## Your assignment
Leave the images out and repeat the data exactly as given.

## Supplied material
—————

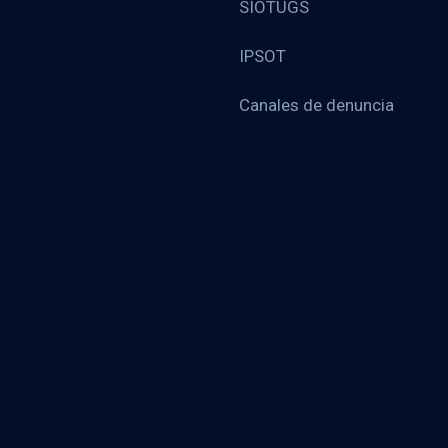
SIOTUGS
IPSOT
Canales de denuncia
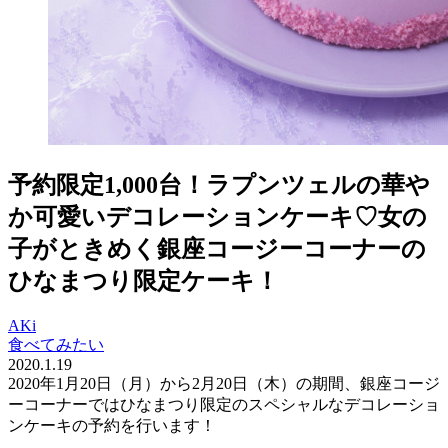
予約限定1,000台！ラプンツェルの華や
か可愛いデコレーションケーキ♡女の
子がときめく銀座コージーコーナーの
ひなまつり限定ケーキ！
AKi
食べてみたい
2020.1.19
2020年1月20日（月）から2月20日（木）の期間、銀座コージ
ーコーナーではひなまつり限定のスペシャルなデコレーショ
ンケーキの予約を行います！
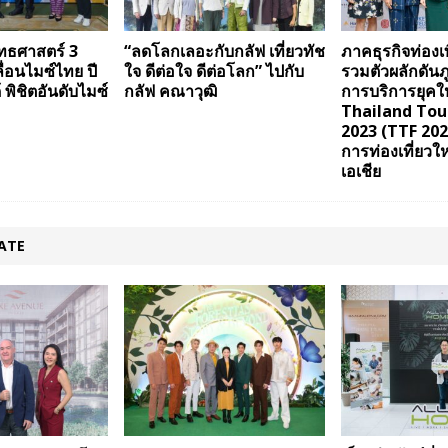
ยุทธศาสตร์ 3
“ลดโลกเลอะกับกลัฟ เที่ยวทัช
ภาคธุรกิจท่องเท
ื่อนไมซ์ไทย ปี
ใจ ดีต่อใจ ดีต่อโลก” ไปกับ
รวมตัวผลักดันภู
้ พิชิตอันดับไมซ์
กลัฟ คณาวุฒิ
การบริการยุคใ
Thailand To
2023 (TTF 202
การท่องเที่ยวให
เอเชีย
ATE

—————

## Response to this task
SIOTUGS
IPSOT
Canales de denuncia
予約限定1,000台！ラプンツェルの華や
か可愛いデコレーションケーキ♡女の
子がときめく銀座コージーコーナーの
ひなまつり限定ケーキ！
AKi
食べてみたい
2020.1.19
2020年1月20日（月）から2月20日（木）の期間、銀座コージ
ーコーナーではひなまつり限定のスペシャルなデコレーショ
ンケーキの予約を行います！
ยุทธศาสตร์ 3
“ลดโลกเลอะกับกลัฟ เที่ยวทัช
ภาคธุรกิจท่องเท
ื่อนไมซ์ไทย ปี
ใจ ดีต่อใจ ดีต่อโลก” ไปกับ
รวมตัวผลักดันภู
้ พิชิตอันดับไมซ์
กลัฟ คณาวุฒิ
การบริการยุคใ
Thailand To
2023 (TTF 202
การท่องเที่ยวให
เอเชีย
ATE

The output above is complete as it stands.